South Korea hoists sunken warship, finds 36 bodies of missing sailors after mystery explosion

By Hyung-jin Kim, AP
Thursday, April 15, 2010

SKorea hoists sunken warship, finds 36 bodies

SEOUL, South Korea — South Korea lifted part of a warship from the sea, nearly three weeks after it mysteriously exploded and sank with dozens of sailors trapped inside. Salvage workers found the bodies of 36 crew members in the retrieved vessel.

Fifty-eight crew members were rescued shortly after the 1,200-ton Cheonan split into two pieces after exploding March 26 during a routine patrol near the tense border with North Korea. So far, 38 bodies have been recovered, while eight sailors remain unaccounted for.

Meanwhile, a Lynx helicopter carrying four crew was presumed to have crashed into the country’s southwestern waters during a patrol Thursday night, according to the Joint Chiefs of Staff. Navy and coast guard vessels were searching for the flight crew.

Recovering the wrecked ship could help determine the cause of the blast. There has been some suspicion but no confirmation of North Korean involvement in the sinking. The disputed western sea border has in the past been the scene of three bloody inter-Korean naval battles.

On Thursday, a huge naval crane hoisted the stern of the ship — where most of the missing sailors are believed trapped — a day after divers succeeded in tying the wreckage with chains.

Rescuers and salvage workers later boarded the stern and found 36 bodies identified as Cheonan crew, said the Joint Chiefs of Staff. Divers previously retrieved two bodies during an underwater hunt.

“It’s very regrettable as we hadn’t given up our hope until the last minute,” President Lee Myung-bak said during an emergency meeting on the salvaging, according to his office. “I don’t know how to console their families.”

Footage by TV broadcaster SBS showed rescuers and salvage workers searching the stern after it was hoisted above the sea surface and loaded onto a barge.

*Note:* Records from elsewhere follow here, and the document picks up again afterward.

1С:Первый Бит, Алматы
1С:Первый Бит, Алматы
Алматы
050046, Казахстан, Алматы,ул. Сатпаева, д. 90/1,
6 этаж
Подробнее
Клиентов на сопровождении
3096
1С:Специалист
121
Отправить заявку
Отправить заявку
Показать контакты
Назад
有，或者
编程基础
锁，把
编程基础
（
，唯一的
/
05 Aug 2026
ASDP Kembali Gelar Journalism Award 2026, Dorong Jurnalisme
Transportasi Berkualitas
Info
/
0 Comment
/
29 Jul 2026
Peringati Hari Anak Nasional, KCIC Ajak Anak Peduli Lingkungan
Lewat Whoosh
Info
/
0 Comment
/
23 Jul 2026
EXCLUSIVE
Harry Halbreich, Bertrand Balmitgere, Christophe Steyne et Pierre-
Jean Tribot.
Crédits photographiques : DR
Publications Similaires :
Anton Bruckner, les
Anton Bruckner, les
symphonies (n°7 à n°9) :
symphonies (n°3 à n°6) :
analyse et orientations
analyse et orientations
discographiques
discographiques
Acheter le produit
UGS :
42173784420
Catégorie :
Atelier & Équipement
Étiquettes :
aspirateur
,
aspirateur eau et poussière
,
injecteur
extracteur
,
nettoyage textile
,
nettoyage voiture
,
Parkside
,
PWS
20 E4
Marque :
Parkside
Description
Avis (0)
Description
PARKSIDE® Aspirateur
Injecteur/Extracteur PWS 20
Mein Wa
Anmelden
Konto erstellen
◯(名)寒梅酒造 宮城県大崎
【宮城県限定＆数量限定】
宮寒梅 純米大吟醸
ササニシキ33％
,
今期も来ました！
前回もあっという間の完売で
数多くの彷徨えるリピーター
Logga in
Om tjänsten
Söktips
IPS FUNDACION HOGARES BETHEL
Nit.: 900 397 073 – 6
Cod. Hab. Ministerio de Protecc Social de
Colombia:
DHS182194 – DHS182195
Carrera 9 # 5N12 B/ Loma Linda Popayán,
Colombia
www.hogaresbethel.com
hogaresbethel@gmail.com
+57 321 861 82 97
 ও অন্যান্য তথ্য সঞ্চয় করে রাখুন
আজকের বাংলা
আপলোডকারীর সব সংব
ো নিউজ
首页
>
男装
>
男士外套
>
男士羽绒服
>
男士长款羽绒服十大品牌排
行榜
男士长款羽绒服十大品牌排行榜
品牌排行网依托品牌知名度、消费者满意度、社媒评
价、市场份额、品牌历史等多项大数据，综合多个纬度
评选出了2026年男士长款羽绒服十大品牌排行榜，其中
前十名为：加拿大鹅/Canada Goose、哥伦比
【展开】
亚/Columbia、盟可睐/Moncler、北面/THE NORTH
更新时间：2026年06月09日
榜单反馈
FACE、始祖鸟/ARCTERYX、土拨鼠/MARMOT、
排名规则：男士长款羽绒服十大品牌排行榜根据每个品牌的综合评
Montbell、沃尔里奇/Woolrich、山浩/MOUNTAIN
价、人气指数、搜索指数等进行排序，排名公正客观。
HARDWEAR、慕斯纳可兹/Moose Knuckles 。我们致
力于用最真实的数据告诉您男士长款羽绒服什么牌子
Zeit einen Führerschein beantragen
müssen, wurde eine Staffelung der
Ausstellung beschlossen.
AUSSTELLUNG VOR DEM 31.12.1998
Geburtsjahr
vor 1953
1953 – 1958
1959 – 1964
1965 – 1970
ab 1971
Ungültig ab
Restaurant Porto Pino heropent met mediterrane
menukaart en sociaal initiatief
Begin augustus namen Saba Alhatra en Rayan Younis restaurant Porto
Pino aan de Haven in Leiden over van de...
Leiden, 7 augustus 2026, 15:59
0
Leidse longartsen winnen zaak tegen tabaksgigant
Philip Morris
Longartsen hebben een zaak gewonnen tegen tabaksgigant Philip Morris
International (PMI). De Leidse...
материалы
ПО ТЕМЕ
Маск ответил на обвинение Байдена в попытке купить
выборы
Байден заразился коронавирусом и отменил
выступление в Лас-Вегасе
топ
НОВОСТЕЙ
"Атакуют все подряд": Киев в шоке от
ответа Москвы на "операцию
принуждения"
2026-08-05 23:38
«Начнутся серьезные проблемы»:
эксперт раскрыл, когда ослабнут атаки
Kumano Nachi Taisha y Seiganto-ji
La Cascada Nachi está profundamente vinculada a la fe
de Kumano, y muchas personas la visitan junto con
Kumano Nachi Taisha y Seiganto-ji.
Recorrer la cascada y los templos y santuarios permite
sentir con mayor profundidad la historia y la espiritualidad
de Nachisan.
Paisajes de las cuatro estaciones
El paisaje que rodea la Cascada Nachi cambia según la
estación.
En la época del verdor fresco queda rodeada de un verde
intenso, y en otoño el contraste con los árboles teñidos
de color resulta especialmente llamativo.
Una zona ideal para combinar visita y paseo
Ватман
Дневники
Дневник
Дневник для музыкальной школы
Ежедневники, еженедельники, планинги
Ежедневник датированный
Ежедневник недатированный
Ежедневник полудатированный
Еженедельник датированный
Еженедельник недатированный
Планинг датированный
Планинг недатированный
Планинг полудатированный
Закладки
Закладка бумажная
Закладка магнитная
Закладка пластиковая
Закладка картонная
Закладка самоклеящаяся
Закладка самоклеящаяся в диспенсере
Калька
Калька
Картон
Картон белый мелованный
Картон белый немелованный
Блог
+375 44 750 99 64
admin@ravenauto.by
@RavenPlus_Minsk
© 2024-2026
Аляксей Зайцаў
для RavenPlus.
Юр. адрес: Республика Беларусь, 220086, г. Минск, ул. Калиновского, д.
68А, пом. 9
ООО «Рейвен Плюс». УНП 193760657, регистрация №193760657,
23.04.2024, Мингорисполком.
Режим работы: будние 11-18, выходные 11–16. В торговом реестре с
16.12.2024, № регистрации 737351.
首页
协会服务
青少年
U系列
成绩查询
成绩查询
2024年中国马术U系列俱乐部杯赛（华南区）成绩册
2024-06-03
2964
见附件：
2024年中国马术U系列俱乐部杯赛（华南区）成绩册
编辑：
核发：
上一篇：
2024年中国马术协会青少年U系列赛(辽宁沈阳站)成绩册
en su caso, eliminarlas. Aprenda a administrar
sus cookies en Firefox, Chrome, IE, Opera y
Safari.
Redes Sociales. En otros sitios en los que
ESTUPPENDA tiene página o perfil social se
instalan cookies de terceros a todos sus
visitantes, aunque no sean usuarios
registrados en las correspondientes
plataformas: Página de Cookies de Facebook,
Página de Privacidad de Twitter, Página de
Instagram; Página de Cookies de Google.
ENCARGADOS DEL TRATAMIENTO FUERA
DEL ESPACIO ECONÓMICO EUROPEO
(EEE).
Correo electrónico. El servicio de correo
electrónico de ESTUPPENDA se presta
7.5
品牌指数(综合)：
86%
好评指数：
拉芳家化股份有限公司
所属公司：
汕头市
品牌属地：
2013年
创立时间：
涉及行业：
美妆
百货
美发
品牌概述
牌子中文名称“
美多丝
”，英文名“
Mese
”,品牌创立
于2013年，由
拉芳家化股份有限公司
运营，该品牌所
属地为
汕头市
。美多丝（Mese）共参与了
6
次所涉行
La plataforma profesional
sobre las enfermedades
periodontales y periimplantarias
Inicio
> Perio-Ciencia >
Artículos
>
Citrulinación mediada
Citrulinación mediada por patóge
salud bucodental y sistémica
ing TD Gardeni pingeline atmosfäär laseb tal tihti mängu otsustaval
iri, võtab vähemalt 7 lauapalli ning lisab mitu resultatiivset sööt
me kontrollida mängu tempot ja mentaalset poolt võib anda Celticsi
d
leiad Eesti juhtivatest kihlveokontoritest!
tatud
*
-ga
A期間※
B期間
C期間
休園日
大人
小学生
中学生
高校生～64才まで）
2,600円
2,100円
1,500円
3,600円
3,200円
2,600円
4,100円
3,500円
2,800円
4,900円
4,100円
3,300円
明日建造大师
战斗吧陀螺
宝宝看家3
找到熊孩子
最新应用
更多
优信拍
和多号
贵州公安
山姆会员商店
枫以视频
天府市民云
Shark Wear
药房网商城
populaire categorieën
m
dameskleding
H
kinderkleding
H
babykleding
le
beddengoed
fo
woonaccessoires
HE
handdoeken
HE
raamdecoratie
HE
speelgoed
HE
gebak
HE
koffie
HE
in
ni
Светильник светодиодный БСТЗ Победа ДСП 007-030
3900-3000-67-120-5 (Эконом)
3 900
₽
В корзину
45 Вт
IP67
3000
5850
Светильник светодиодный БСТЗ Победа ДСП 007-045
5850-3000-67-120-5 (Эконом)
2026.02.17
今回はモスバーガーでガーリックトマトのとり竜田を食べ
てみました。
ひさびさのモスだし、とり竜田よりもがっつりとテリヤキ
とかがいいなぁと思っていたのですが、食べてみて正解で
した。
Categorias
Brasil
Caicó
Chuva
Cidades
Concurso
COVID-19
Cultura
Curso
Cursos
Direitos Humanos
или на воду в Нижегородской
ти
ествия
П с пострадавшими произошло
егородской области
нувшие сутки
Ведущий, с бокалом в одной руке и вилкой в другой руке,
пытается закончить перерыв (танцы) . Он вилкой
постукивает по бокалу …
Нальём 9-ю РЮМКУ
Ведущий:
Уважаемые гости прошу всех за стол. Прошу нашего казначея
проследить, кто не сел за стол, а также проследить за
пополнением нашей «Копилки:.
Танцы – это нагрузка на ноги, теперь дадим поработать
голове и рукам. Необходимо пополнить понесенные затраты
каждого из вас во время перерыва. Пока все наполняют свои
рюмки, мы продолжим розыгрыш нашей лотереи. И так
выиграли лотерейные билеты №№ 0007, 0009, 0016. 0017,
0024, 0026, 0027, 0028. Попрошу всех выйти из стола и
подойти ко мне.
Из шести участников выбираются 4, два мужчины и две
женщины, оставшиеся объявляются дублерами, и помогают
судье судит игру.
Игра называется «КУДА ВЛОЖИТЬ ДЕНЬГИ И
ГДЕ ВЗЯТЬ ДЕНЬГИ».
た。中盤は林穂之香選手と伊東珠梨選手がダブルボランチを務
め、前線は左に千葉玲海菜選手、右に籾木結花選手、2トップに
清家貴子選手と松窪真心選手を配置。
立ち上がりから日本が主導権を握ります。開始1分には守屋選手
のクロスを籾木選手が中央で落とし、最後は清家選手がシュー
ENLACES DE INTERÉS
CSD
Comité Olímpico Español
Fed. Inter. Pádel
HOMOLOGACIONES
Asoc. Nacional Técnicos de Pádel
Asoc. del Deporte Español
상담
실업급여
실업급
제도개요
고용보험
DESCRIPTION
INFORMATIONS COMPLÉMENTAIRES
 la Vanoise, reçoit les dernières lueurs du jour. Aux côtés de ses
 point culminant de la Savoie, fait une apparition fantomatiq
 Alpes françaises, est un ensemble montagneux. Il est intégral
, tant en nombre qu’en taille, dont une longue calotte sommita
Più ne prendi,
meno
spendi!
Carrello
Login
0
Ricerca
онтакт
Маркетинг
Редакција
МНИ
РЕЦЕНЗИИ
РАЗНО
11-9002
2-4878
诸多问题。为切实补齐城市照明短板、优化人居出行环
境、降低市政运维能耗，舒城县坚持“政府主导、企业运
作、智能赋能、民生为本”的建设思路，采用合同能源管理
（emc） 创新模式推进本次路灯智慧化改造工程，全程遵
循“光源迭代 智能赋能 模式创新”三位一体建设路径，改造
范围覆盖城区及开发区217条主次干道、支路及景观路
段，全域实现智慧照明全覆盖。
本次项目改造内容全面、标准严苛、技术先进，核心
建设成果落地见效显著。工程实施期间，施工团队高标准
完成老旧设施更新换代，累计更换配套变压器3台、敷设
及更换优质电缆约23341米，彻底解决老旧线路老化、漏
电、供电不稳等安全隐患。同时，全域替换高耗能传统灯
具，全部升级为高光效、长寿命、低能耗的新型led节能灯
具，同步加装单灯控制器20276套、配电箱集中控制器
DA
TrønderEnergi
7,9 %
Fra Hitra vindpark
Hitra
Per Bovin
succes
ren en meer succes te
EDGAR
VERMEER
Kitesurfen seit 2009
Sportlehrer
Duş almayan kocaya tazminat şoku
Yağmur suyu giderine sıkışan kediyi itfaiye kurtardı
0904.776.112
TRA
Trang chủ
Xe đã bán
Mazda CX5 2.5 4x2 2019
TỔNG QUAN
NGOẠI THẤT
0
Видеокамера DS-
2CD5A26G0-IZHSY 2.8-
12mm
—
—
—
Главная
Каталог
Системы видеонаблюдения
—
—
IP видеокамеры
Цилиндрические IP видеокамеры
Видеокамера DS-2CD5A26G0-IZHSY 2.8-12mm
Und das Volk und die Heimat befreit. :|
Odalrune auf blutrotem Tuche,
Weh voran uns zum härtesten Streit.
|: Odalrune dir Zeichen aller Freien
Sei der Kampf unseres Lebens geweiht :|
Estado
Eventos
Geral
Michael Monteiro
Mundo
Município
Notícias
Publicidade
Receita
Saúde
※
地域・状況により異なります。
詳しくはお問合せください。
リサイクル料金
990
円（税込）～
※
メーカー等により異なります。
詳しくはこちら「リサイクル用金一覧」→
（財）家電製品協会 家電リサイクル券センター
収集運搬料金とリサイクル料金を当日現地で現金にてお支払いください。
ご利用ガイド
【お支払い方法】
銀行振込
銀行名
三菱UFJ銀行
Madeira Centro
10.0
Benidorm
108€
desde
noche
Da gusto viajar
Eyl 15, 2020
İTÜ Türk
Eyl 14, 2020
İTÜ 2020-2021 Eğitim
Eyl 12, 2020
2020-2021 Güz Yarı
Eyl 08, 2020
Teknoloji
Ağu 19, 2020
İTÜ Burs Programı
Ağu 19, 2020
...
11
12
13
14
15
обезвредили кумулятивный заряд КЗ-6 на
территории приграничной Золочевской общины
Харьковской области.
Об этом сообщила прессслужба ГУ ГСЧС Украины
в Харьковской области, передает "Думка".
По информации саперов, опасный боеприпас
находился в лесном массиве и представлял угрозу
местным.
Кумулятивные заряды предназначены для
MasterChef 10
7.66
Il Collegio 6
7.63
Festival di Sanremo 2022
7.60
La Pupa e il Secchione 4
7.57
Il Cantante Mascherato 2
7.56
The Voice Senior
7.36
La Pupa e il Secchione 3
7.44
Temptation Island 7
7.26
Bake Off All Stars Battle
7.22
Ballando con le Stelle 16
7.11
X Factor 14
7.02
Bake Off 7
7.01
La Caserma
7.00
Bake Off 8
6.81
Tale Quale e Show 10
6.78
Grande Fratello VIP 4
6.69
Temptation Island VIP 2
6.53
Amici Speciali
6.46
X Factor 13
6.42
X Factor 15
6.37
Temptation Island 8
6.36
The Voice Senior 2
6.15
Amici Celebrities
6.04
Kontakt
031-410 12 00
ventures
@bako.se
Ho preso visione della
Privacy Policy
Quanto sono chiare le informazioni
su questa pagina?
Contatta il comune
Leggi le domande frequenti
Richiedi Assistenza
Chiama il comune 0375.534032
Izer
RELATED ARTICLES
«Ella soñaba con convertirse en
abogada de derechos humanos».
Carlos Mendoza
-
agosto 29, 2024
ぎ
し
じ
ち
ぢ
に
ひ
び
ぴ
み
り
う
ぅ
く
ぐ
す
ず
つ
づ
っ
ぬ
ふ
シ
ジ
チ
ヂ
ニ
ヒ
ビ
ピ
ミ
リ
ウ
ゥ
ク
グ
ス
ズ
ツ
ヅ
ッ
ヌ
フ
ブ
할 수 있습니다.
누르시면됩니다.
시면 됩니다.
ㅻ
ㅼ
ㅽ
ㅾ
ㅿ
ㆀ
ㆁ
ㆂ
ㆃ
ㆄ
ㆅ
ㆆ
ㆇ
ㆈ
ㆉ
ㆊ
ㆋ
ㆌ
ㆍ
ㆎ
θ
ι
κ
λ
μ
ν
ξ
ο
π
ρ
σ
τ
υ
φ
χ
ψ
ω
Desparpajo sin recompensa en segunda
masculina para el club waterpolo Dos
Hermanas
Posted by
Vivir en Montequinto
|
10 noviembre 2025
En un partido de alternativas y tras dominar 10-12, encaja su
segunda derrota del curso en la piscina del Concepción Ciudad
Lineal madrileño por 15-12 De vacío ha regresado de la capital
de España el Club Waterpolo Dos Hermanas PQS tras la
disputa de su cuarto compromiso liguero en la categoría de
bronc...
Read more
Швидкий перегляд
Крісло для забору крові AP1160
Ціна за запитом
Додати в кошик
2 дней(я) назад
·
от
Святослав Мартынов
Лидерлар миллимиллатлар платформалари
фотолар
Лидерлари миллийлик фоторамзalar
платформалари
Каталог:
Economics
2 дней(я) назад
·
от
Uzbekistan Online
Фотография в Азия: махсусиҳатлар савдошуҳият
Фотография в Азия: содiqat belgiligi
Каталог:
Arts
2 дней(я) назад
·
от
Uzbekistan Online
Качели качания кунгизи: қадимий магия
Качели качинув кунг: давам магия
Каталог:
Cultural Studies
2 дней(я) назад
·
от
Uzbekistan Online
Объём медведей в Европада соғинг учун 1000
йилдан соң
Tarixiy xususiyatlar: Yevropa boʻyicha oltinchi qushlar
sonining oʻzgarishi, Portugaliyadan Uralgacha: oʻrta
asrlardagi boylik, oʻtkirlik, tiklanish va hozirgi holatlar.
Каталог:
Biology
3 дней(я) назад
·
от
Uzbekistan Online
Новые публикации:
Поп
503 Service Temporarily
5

The stern was to be moved to a naval base to investigate the cause of the explosion while the remaining two-thirds of the ship is to be salvaged next week, military officials said.

South Korean officials have said they will look into all possibilities including that the ship might have been struck by a North Korean torpedo, or a mine left over from the 1950-53 Korean War. The conflict ended with an armistice, not a peace treaty, leaving the Koreas still technically at war.

North Korean officials have reportedly denied their country’s involvement in the blast. Last week, the Dong-a Ilbo newspaper in Seoul reported that North Korea military delegates told Chinese officials during their trip to Beijing that Pyongyang was not behind the ship’s explosion.

To ascertain whether North Korea was involved, authorities would have to look at the shape of broken ship parts and recover splinters of a torpedo or a sea mine and determine whether the North had such weapons, said Lee Hyun-yup, a marine engineering expert at Chungnam National University in South Korea. It could take years to find the exact cause, he said.

Lee said the investigation must be made in a “through, scientific” manner, his office said.

The sinking was one of South Korea’s worst naval disasters. In 1974, a ship sank off the southeast coast in stormy weather, killing 159 sailors and coast guard personnel. In 1967, 39 sailors were killed by North Korean artillery.

South Korea has asked the U.S., Australia, Britain and Sweden to send experts for a joint investigation. A team of eight U.S. investigators, led by Rear Admiral Thomas J. Eccles, arrived in South Korea earlier this week, according to South Korea’s Defense Ministry.